Wednesday, June 24, 2009

Confession time

When I stand in front of the mirror, I pull my hair back and try to imagine myself bald. When I do my hair, I feel around on my head and try to imagine the scalp that I have only seen in baby pictures. And I have to confess, sometimes I think:

WHYYYYYY did I say I would shave my head?? What was I thinking?? Cut it off and donate it to make wigs? Sure. But, SHAVE it?? OFF?? People will stare. I'll have to explain, and they'll think I'm crazy. As my hair grows out, I'll have those horrible "in between" hair cuts. You know, in between "buzz cut" and "bob."
And then I remember. That's EXACTLY why I'm shaving it. To make a sacrifice. To make a statement. Granted, I'm not marching on Washington like Martin Luther King, Jr., or going on a hunger strike like Gandhi. But it's a sacrifice, still. And in the words, of Dr.
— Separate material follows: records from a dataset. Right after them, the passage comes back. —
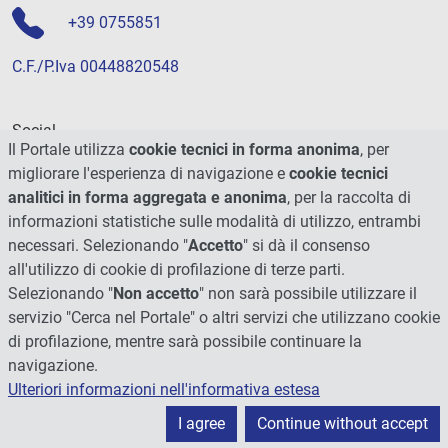
+39 0755851
C.F./P.Iva 00448820548
Social
Il Portale utilizza
cookie tecnici in forma anonima
, per
migliorare l'esperienza di navigazione e
cookie tecnici
analitici in forma aggregata e anonima
, per la raccolta di
informazioni statistiche sulle modalità di utilizzo, entrambi
necessari. Selezionando "
Accetto
" si dà il consenso
all'utilizzo di cookie di profilazione di terze parti.
Selezionando "
Non accetto
" non sarà possibile utilizzare il
servizio "Cerca nel Portale" o altri servizi che utilizzano cookie
di profilazione, mentre sarà possibile continuare la
navigazione.
Ulteriori informazioni nell'informativa estesa
© 2026 - Università degli Studi di Perugia
I agree
Continue without accept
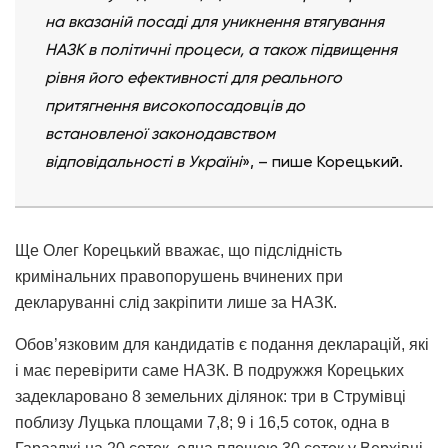
на вказаній посаді для уникнення втягування
НАЗК в політичні процеси, а також підвищення
рівня його ефективності для реального
притягнення високопосадовців до
встановленої законодавством
відповідальності в Україні
», – пише Корецький.
Ще Олег Корецький вважає, що підслідність
кримінальних правопорушень вчинених при
декларуванні слід закріпити лише за НАЗК.
Обов’язковим для кандидатів є подання декларацій, які
і має перевірити саме НАЗК. В подружжя Корецьких
задекларовано 8 земельних ділянок: три в Струмівці
поблизу Луцька площами 7,8; 9 і 16,5 соток, одна в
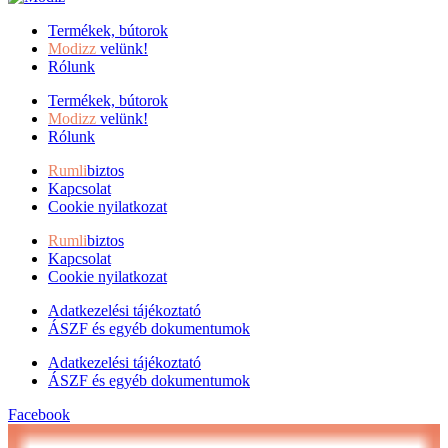
Termékek, bútorok
Modizz
velünk!
Rólunk
Termékek, bútorok
Modizz
velünk!
Rólunk
Rumli
biztos
Kapcsolat
Cookie nyilatkozat
Rumli
biztos
Kapcsolat
Cookie nyilatkozat
Adatkezelési tájékoztató
ÁSZF és egyéb dokumentumok
Adatkezelési tájékoztató
ÁSZF és egyéb dokumentumok
Facebook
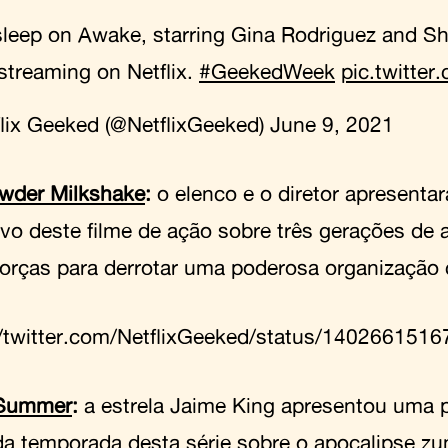
sleep on Awake, starring Gina Rodriguez and S
streaming on Netflix.
#GeekedWeek
pic.twitte
lix Geeked (@NetflixGeeked)
June 9, 2021
wder Milkshake
:
o elenco e o diretor apresenta
ivo deste filme de ação sobre três gerações de
orças para derrotar uma poderosa organização 
//twitter.com/NetflixGeeked/status/140266151
 Summer
:
a estrela Jaime King apresentou uma p
a temporada desta série sobre o apocalipse z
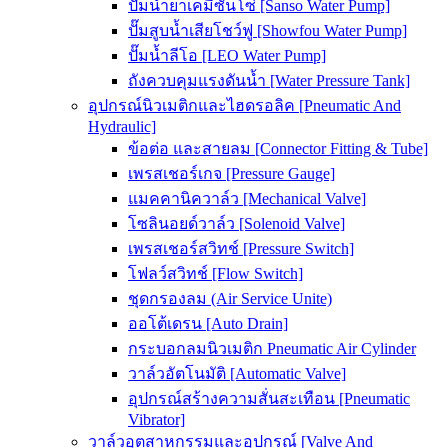
ปั๊มน้ำยาเคมีซันโซ่ [Sanso Water Pump]
ปั๊มสูบน้ำเสียโชว์ฟู [Showfou Water Pump]
ปั๊มน้ำลีโอ [LEO Water Pump]
ถังควบคุมแรงดันน้ำ [Water Pressure Tank]
อุปกรณ์นิวเมติกและไฮดรอลิค [Pneumatic And
Hydraulic]
ข้อต่อ และสายลม [Connector Fitting & Tube]
เพรสเชอร์เกจ [Pressure Gauge]
แมคคานิควาล์ว [Mechanical Valve]
โซลินอยด์วาล์ว [Solenoid Valve]
เพรสเชอร์สวิทช์ [Pressure Switch]
โฟลว์สวิทช์ [Flow Switch]
ชุดกรองลม (Air Service Unite)
ออโต้เดรน [Auto Drain]
กระบอกลมนิวเมติก Pneumatic Air Cylinder
วาล์วอัตโนมัติ [Automatic Valve]
อุปกรณ์สร้างความสั่นสะเทือน [Pneumatic
Vibrator]
วาล์วอุตสาหกรรมและอุปกรณ์ [Valve And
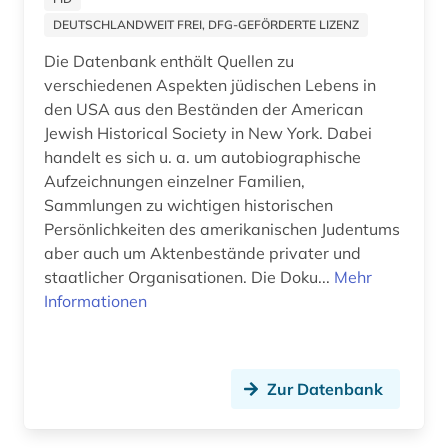
bildsammlung (1)
Spanien (2)
DEUTSCHLANDWEIT FREI, DFG-GEFÖRDERTE LIZENZ
bildungswesen (1)
Die Datenbank enthält Quellen zu
Suedamerika (3)
verschiedenen Aspekten jüdischen Lebens in
biologie (1)
Suedasien (2)
den USA aus den Beständen der American
Jewish Historical Society in New York. Dabei
bonaparte (familie) (1)
Suedostasien (2)
handelt es sich u. a. um autobiographische
bosnien und herzegowina (1)
Aufzeichnungen einzelner Familien,
Suedosteuropa (2)
Sammlungen zu wichtigen historischen
brandenburg (1)
Thueringen (1)
Persönlichkeiten des amerikanischen Judentums
aber auch um Aktenbestände privater und
brasilien (1)
Tschechische Republik (3)
staatlicher Organisationen. Die Doku...
Mehr
bremen (2)
Informationen
Tuerkei (1)
brief (1)
USA (13)
briefsammlung (6)
Zur Datenbank
Ukraine (2)
briefwechsel (2)
Ungarn (1)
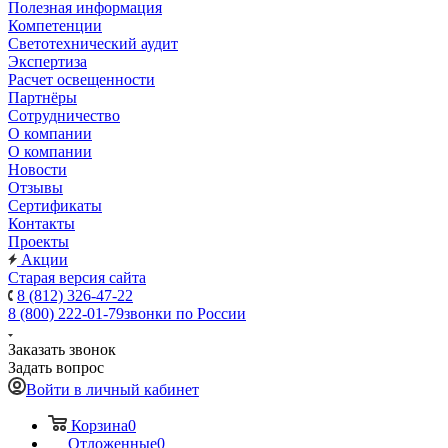
Полезная информация
Компетенции
Светотехнический аудит
Экспертиза
Расчет освещенности
Партнёры
Cотрудничество
О компании
О компании
Новости
Отзывы
Сертификаты
Контакты
Проекты
Акции
Старая версия сайта
8 (812) 326-47-22
8 (800) 222-01-79
звонки по России
Заказать звонок
Задать вопрос
Войти в личный кабинет
Корзина
0
Отложенные
0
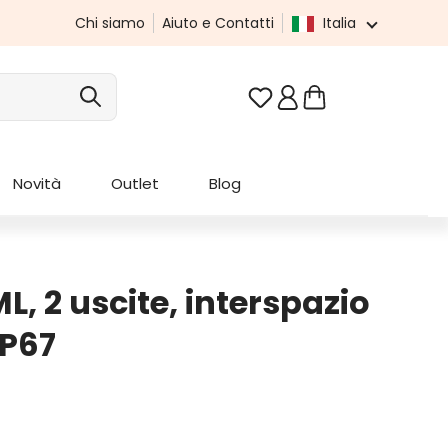
Chi siamo
Aiuto e Contatti
Italia
Hai 0 articoli nella list
Novità
Outlet
Blog
, 2 uscite, interspazio
IP67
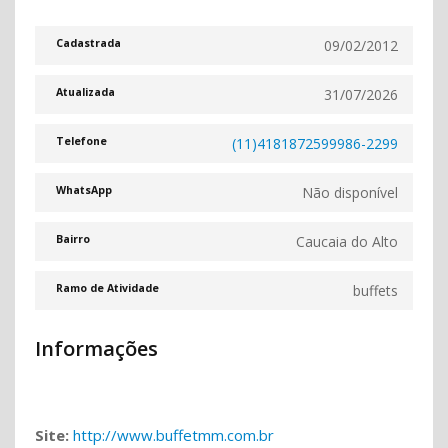
09/02/2012
Cadastrada
31/07/2026
Atualizada
(11)4181872599986-2299
Telefone
Não disponível
WhatsApp
Caucaia do Alto
Bairro
buffets
Ramo de Atividade
Informações
Site:
http://www.buffetmm.com.br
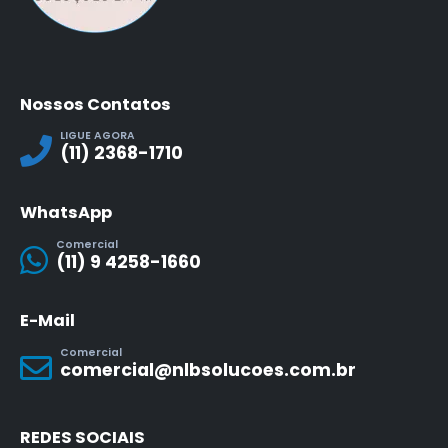
Nossos Contatos
LIGUE AGORA
(11) 2368-1710
WhatsApp
Comercial
(11) 9 4258-1660
E-Mail
Comercial
comercial@nlbsolucoes.com.br
REDES SOCIAIS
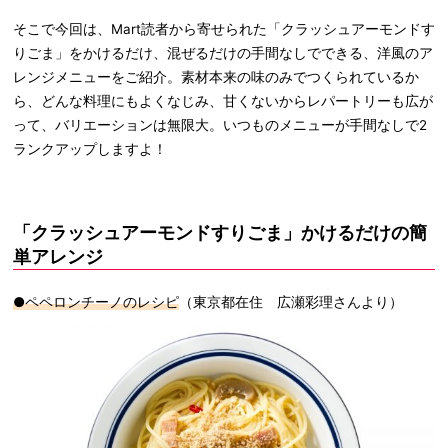
そこで今回は、Mart読者から寄せられた「クラッシュアーモンドす
りごま」をかけるだけ、混ぜるだけの手間なしでできる、洋風のア
レンジメニューをご紹介。素材本来の味のみでつくられているか
ら、どんな料理にもよくなじみ、甘くないからレパートリーも広が
って、バリエーションは無限大。いつものメニューが手間なしで2
ランクアップしますよ！
「クラッシュアーモンドすりごま」かけるだけの簡
単アレンジ
●ペペロンチーノのレシピ
（東京都在住 広瀬彩理さんより）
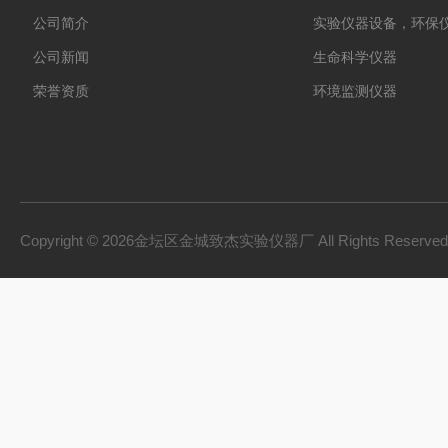
公司简介
实验仪器设备，环保
公司新闻
生命科学仪器
荣誉资质
环境监测仪器
Copyright © 2026金坛区金城致杰实验仪器厂 All Rights Reserv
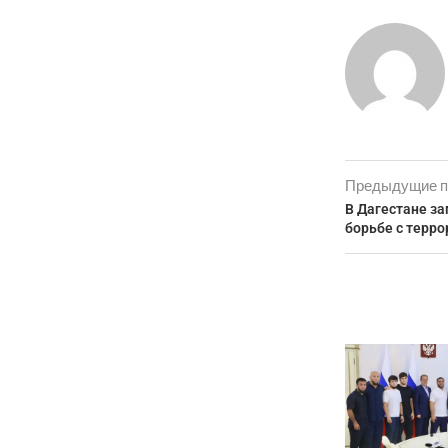
Предыдущие п
В Дагестане за
борьбе с терр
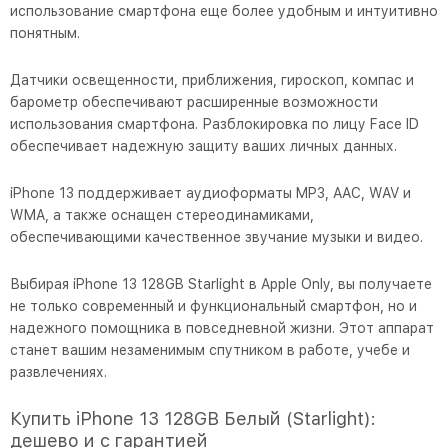
использование смартфона еще более удобным и интуитивно
понятным.
Датчики освещенности, приближения, гироскоп, компас и
барометр обеспечивают расширенные возможности
использования смартфона. Разблокировка по лицу Face ID
обеспечивает надежную защиту ваших личных данных.
iPhone 13 поддерживает аудиоформаты MP3, AAC, WAV и
WMA, а также оснащен стереодинамиками,
обеспечивающими качественное звучание музыки и видео.
Выбирая iPhone 13 128GB Starlight в Apple Only, вы получаете
не только современный и функциональный смартфон, но и
надежного помощника в повседневной жизни. Этот аппарат
станет вашим незаменимым спутником в работе, учебе и
развлечениях.
Купить iPhone 13 128GB Белый (Starlight):
дешево и с гарантией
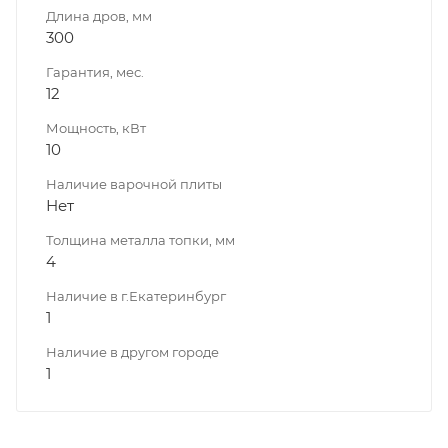
Длина дров, мм
300
Гарантия, мес.
12
Мощность, кВт
10
Наличие варочной плиты
Нет
Толщина металла топки, мм
4
Наличие в г.Екатеринбург
1
Наличие в другом городе
1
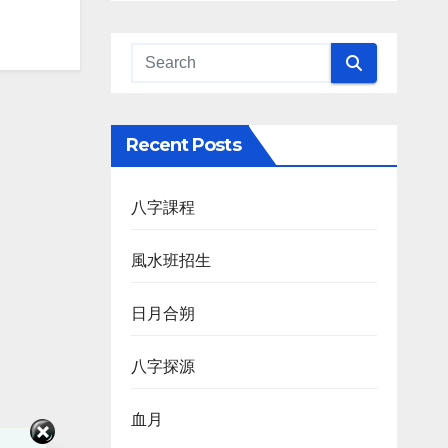
Recent Posts
八字課程
風水班招生
日月合朔
八字探源
血月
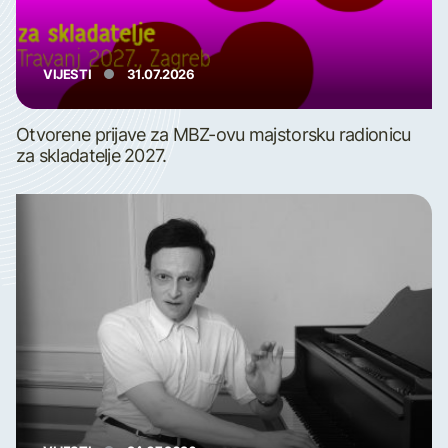
VIJESTI
31.07.2026
Otvorene prijave za MBZ-ovu majstorsku radionicu
za skladatelje 2027.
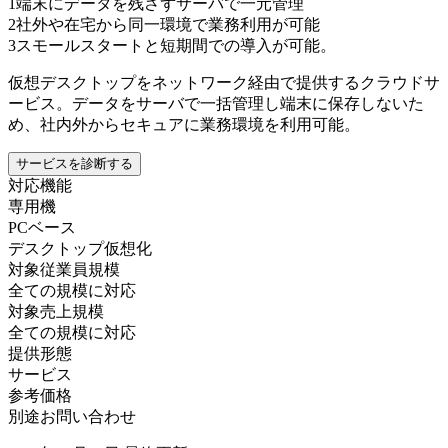
1
端末にデータを残さずサーバで一元管理
2
社外や在宅から同一環境で業務利用が可能
3
スモールスタートと短期間での導入が可能。
仮想デスクトップをネットワーク経由で提供するクラウドサ
ービス。データをサーバで一括管理し端末に保存しないた
め、社内外からセキュアに業務環境を利用可能。
サービスを診断する
対応機能
専用機
PCベース
デスクトップ仮想化
対象従業員規模
全ての規模に対応
対象売上規模
全ての規模に対応
提供形態
サービス
参考価格
別途お問い合わせ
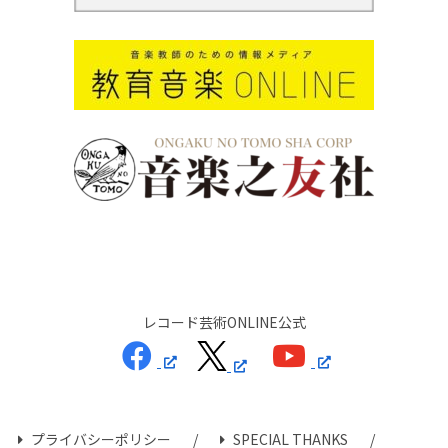
レコード芸術ONLINE公式
プライバシーポリシー
SPECIAL THANKS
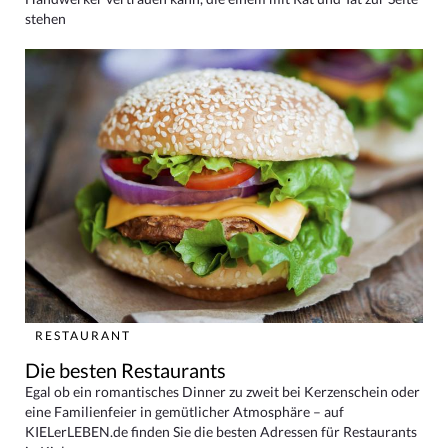
stehen
RESTAURANT
Die besten Restaurants
Egal ob ein romantisches Dinner zu zweit bei Kerzenschein oder
eine Familienfeier in gemütlicher Atmosphäre – auf
KIELerLEBEN.de finden Sie die besten Adressen für Restaurants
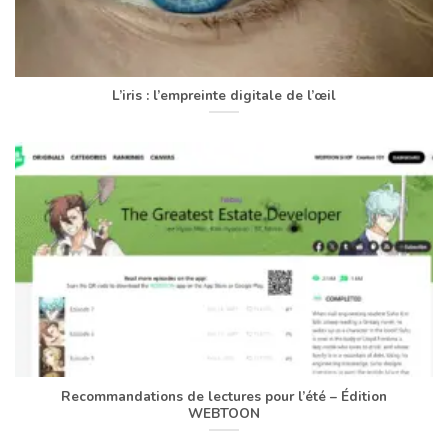
L’iris : l’empreinte digitale de l’œil
Recommandations de lectures pour l’été – Édition
WEBTOON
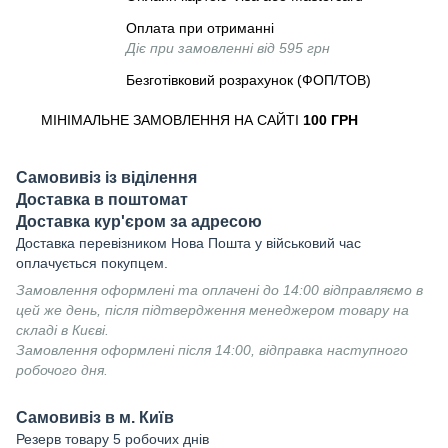
Оплата при отриманні
Діє при замовленні від 595 грн
Безготівковий розрахунок (ФОП/ТОВ)
МІНІМАЛЬНЕ ЗАМОВЛЕННЯ НА САЙТІ
100 ГРН
Самовивіз із віділення
Доставка в поштомат
Доставка кур'єром за адресою
Доставка перевізником Нова Пошта у військовий час
оплачується покупцем.
Замовлення оформлені та оплачені до 14:00 відправляємо в
цей же день, після підтвердження менеджером товару на
складі в Києві.
Замовлення оформлені після 14:00, відправка наступного
робочого дня.
Самовивіз в м. Київ
Резерв товару 5 робочих днів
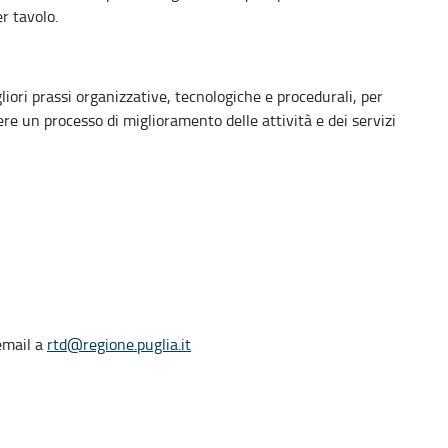
er tavolo.
gliori prassi organizzative, tecnologiche e procedurali, per
e un processo di miglioramento delle attività e dei servizi
'email a
rtd@regione.puglia.it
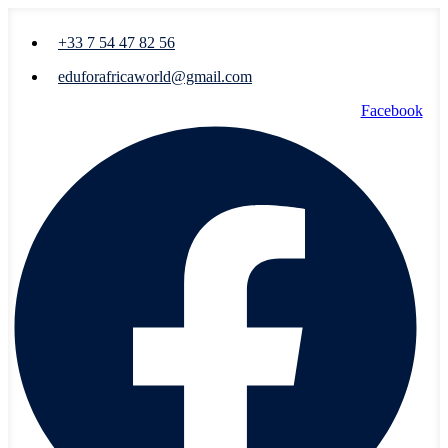
+33 7 54 47 82 56
eduforafricaworld@gmail.com
Facebook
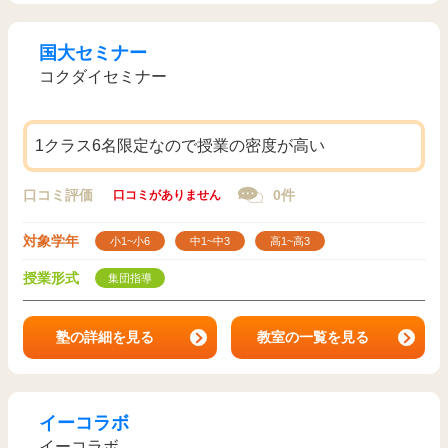
国大セミナー
コクダイセミナー
1クラス6名限定なので授業の密度が高い
口コミ評価
0件
口コミがありません
対象学年
小1~小6
中1~中3
高1~高3
授業形式
集団指導
塾の詳細を見る
教室の一覧を見る
イーコラボ
イーコラボ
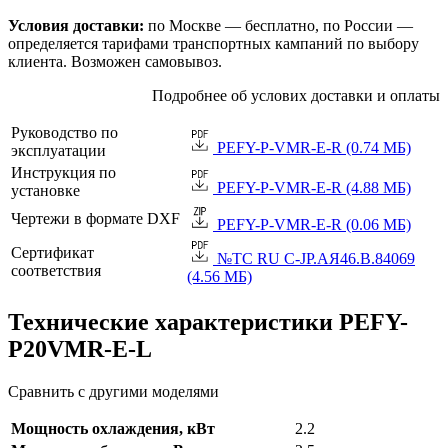
Условия доставки:
по Москве — бесплатно, по России —
определяется тарифами транспортных кампаний по выбору
клиента. Возможен самовывоз.
Подробнее об услових доставки и оплаты
Руководство по
PEFY-P-VMR-E-R (0.74 МБ)
эксплуатации
Инструкция по
PEFY-P-VMR-E-R (4.88 МБ)
установке
Чертежи в формате DXF
PEFY-P-VMR-E-R (0.06 МБ)
Сертификат
№TC RU C-JP.АЯ46.B.84069
соответствия
(4.56 МБ)
Технические характеристики PEFY-
P20VMR-E-L
Сравнить с другими моделями
Мощность охлаждения, кВт
2.2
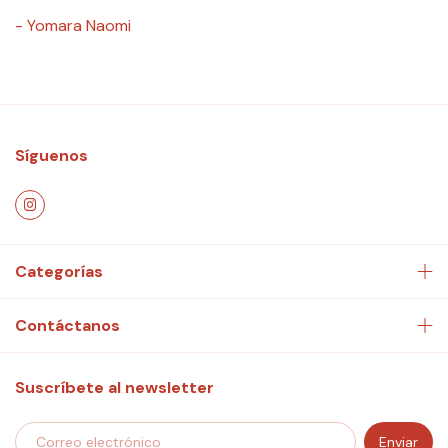
- Yomara Naomi
Síguenos
Categorías
Contáctanos
Suscríbete al newsletter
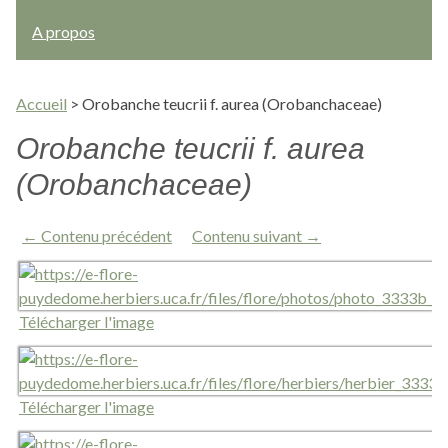
A propos
Accueil
>
Orobanche teucrii f. aurea (Orobanchaceae)
Orobanche teucrii f. aurea
(Orobanchaceae)
← Contenu précédent
Contenu suivant →
Télécharger l'image
Télécharger l'image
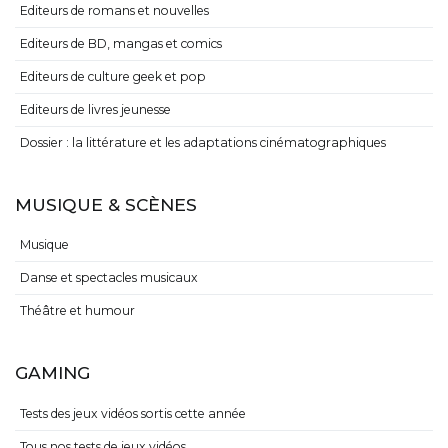
Editeurs de romans et nouvelles
Editeurs de BD, mangas et comics
Editeurs de culture geek et pop
Editeurs de livres jeunesse
Dossier : la littérature et les adaptations cinématographiques
MUSIQUE & SCÈNES
Musique
Danse et spectacles musicaux
Théâtre et humour
GAMING
Tests des jeux vidéos sortis cette année
Tous nos tests de jeux vidéos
King,

"When people get caught up with that which is right and they are willing to sacrifice for it, there is no stopping point short of victory."

It might be a little crazy, but as Orson Scott Card wrote, "We are, when the cause is sufficient, insane."

I'm impressed by the many of you who have donated to St. Jude already! Thanks to your donations, I have surpassed my goal of raising $1000! THANK YOU! I've now upped my goal to $2000, and we're only $600 away! I hope that in these next 10 days, we'll raise even more than that!

10 days. Wow. I'm sure that I'll get more nervous as the days tick away, but when I have my doubts, all I need to do is read these facts again. (Thanks to Jessica Randall's mom, Heide, for sharing them with me.)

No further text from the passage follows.